Friday, November 02, 2007

Abraham Lincoln Covers

Honest Abe met and early and violent death, but his spirit lives on (often quite literally) in funnybooks. I don’t think any President has come close to Abraham Lincoln in terms of comic book covers, and I wouldn’t be surprised if he more cover appearances than all other US President combined.

Let’s start with a pretty sweet and innocent cover (although some would see just a wee hint of homo eroticism here) from Classics Illustrated. As not quite a century had passed since Lincoln’s death, it’s obvious that the good folks at Gilberton do not want to disrespect the dead. Abe’s early years are the focus of this comic, and those early years apparently included some bare chested wrestling. I’ve never been to Springfield, so I don’t know if it’s still all the rage. At least, I'm pretty sure that this is a scene from his young life, perhaps it's some sort of underground cage match with Jefferson Davis. I can't recall, haven't read this one in a while.

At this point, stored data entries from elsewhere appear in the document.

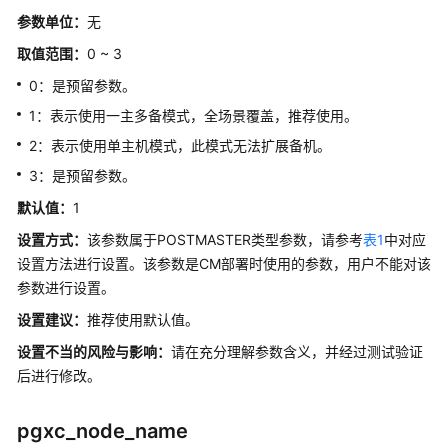
升
参数单位：
无
级
参
取值范围：
0 ~ 3
数
0：是预留参数。
其
1：表示使用一主多备模式，全场景覆盖，推荐使用。
它
2：表示使用单主机模式，此模式无法扩展备机。
选
3：是预留参数。
项
默认值：
1
等
设置方式：
该参数属于POSTMASTER类型参数，请参考
表1
中对应
待
设置方法进行设置。该参数是CM部署时使用的参数，用户不能对该
事
参数进行设置。
件
设置建议：
推荐使用默认值。
Query
设置不当的风险与影响：
请在充分理解参数含义，并经过测试验证
后进行修改。
系
统
pgxc_node_name
性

What a difference a few years make. We are now in the 60s and ACG’s editors obviously feel that enough time has passed for the nation to heal. Here we have a mad scientist trying to bring Abe back to life, perhaps with a view to ending the conflict in Vietnam. May I just say that I love Kurt Schaffenberger and his ACG covers as Lou Wahl as so much fun that that they should be against the law. Luckily, the mad scientist work out all of the kinks in the system on people like Martin Van Buren and Taft.

From what I can tell, President Lincoln played a supporting role for a while in the Scalphunter series from Weird Western Tales. The President would send our friend Scalpy out on missions that only a white guy dressed as an Indian could pull off. I guess they had a few too many pints of Federal Ale one night and decided to do a Civil War era version of Over the Top. I haven’t read this one, but if I ever see in for sale you can be sure that it will be added to the Lincoln collection. Nice to see George Washington making a sneaky little cameo here.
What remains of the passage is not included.